Professor Pollard suggests “condign sanctions” against what he describes as “public mischief to require at this stage the resignation of the Government …” With respect, the Professor seems to misrepresent the distinction between the observance by the Granger Administration of the Constitution in relation to the resignation of the “Cabinet, including the President” under Article 106 (6), and that of the Government under Article 106 (7) which takes place after a new President has been sworn in following elections within three months of the passage of the No Confidence Motion.
With his sharp intellect and judicial mind, the Professor would have noticed that the 106(7) resignation of the Government takes place in the future but that no such latitude applies to the resignation of the Cabinet, including the President. The ineluctable conclusion is that under Article 106 (6), Cabinet’s resignation is an immediate consequence of the vote announced by the Speaker. Indeed, instead of calling for condign sanctions against what he himself describes only as allegations, it would have been helpful for the Professor to have lent his undoubted weight to expressing an opinion on what happens in “well-functioning democracies” when a Government loses a vote on a motion of no confidence.
On the first issue, i.e. the “qualification for election as members” of the National Assembly, Professor Pollard is livid that the political parties now seem to have woken up to this issue which formed part of the original 1980 Constitution which to this day remains unamended.
For more than twenty years, I have been drawing attention to the open violation of Article 155 of the Guyana which forbids any person who holds dual citizenship from seeking election to the National Assembly. In media articles, letters and comments, I cited relevant cases from across the Caribbean and the wider Commonwealth and drew to the fact that potential Guyanese MP’s take an oath that they are not in violation of this constitutional proscription. I complained in writing to past Chairmen of GECOM, only to be told that the Commissioners – including those from the parties now in Government – were unwilling to enforce the provision.
In this regard, the conduct of the Alliance For Change (AFC) really does stand out. Following the No Confidence Motion, the Party’s leading representatives in the Government are daily in the media arguing that Charrandass Persaud’s vote in support of the No Confidence Motion against the Government cannot be counted because he holds a Canadian passport.

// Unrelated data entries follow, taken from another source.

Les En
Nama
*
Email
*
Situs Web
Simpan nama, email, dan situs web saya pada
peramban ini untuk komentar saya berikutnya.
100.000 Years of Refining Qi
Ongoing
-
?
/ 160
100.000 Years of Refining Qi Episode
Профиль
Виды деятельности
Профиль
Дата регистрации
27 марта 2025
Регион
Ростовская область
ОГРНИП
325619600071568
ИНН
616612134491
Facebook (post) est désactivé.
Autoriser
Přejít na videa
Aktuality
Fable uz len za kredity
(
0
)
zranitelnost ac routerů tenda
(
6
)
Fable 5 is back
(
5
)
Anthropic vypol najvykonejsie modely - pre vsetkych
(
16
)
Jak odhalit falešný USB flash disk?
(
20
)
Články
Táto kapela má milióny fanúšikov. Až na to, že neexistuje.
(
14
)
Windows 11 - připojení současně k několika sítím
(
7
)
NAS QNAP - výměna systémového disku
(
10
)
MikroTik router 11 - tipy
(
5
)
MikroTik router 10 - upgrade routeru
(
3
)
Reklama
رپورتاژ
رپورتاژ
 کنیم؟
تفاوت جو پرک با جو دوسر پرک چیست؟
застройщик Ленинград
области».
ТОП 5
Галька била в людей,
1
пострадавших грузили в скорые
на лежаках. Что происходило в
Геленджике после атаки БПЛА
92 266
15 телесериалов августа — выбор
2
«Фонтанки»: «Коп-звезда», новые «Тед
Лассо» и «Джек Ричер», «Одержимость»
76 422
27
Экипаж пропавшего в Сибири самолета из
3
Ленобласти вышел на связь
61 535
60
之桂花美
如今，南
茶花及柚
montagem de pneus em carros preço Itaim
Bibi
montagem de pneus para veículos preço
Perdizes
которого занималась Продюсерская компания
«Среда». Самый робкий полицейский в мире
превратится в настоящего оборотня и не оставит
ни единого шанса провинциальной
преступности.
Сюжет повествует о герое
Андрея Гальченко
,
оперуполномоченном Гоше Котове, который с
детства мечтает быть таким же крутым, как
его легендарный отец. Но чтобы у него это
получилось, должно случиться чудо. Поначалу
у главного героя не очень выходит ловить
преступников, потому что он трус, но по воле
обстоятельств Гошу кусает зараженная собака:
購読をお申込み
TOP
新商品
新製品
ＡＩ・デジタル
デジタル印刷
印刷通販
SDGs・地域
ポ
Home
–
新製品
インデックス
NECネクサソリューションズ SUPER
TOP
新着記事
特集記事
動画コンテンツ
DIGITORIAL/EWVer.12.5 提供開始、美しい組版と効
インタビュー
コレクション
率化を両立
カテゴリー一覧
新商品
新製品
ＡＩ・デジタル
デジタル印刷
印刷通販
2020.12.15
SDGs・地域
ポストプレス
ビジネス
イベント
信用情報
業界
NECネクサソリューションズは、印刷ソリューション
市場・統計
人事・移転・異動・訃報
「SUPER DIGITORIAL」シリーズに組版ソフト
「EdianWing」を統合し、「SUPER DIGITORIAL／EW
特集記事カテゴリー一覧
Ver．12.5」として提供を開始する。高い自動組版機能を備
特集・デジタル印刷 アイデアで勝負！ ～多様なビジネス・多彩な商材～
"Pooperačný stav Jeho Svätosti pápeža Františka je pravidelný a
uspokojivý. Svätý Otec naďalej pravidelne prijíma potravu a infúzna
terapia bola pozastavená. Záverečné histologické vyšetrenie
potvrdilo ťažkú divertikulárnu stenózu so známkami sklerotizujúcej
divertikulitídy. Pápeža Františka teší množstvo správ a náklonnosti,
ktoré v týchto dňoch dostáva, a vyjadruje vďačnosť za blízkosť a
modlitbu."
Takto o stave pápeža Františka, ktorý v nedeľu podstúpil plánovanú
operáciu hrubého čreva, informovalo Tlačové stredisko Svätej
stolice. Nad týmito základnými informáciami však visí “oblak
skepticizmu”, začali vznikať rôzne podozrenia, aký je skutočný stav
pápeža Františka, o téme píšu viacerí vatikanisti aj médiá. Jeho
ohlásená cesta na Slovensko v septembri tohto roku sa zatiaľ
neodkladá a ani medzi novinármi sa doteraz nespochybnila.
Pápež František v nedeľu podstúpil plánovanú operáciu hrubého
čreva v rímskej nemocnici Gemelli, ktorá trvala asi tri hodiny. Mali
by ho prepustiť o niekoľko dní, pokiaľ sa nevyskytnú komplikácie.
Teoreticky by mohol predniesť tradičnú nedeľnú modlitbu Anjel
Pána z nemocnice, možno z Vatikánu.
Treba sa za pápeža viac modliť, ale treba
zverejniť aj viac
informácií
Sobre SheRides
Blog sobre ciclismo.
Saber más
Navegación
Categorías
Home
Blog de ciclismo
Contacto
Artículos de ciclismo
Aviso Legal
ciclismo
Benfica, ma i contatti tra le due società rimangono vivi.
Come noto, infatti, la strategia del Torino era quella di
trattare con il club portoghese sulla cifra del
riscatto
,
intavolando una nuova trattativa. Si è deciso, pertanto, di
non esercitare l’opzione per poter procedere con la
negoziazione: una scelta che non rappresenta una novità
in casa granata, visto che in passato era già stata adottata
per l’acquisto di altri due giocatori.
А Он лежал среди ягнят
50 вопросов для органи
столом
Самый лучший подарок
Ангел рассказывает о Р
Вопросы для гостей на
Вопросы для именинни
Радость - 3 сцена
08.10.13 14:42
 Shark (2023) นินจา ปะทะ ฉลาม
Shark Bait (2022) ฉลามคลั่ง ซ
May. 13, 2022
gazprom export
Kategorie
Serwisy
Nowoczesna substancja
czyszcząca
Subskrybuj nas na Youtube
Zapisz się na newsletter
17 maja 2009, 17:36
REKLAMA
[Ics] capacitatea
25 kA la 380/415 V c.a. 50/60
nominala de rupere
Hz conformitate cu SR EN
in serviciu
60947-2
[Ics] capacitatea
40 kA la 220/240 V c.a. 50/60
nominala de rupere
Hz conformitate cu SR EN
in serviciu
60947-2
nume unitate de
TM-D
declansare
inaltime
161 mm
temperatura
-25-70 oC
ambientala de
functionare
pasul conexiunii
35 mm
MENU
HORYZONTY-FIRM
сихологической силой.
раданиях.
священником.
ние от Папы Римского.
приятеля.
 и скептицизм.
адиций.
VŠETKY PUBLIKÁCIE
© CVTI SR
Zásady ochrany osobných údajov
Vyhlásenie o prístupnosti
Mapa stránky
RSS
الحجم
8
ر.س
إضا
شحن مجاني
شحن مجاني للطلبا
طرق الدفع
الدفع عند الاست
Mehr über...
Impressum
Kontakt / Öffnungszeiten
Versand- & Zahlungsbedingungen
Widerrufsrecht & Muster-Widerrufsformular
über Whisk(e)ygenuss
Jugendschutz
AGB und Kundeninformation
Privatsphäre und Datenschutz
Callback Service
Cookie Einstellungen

The AFC is well aware that among senior members of this Government elected in the May 2015 elections are holders of US, British and Canadian passports and accordingly, its support of any challenge to Persaud’s vote on this ground exposes the double standards of the Party and those of its Coalition partners. Indeed, its own conduct rises to the level of shameless hypocrisy when a review of its 2011 Elections Manifesto committed to having “Diasporal representation in the National Assembly”. To show that it meant it then, but apparently not now, the AFC included in its list of candidates for the 2011 elections, the following holders of foreign passports: Malcolm Cho-Kee (Canadian) and Drs. Rohan Somar, Tarron Khemraj, Shameer Ally and Salaudeen Nausrudeen, all Americans.
Sadly for those Guyanese who liked the idea of a Third Force/Party, the AFC appears to have changed beyond recognition since 2015, abandoning principle in favour of positions, privileges, pay, perks and pork. It is ironic that the Party that introduced the No Confidence Motion in 2014 that led to the prorogation of the Tenth Parliament, is now complaining that the Constitution should not allow for “governments to be easily ousted.” It takes no guessing that the leader of the AFC making the statement is Mr. Moses Nagamootoo, Prime Minister, whose only substantive function for three and one half years has been Constitutional Reform. And to complete the vicious circle, it was another top AFC man, former Chairman Mr. Nigel Hughes who was appointed to lead the Constitution Reform Steering Committee.
The epitaph of the AFC will probably read, in bold letters: “To have no equal for duplicity, hypocrisy and self-interest whether past, present or future”.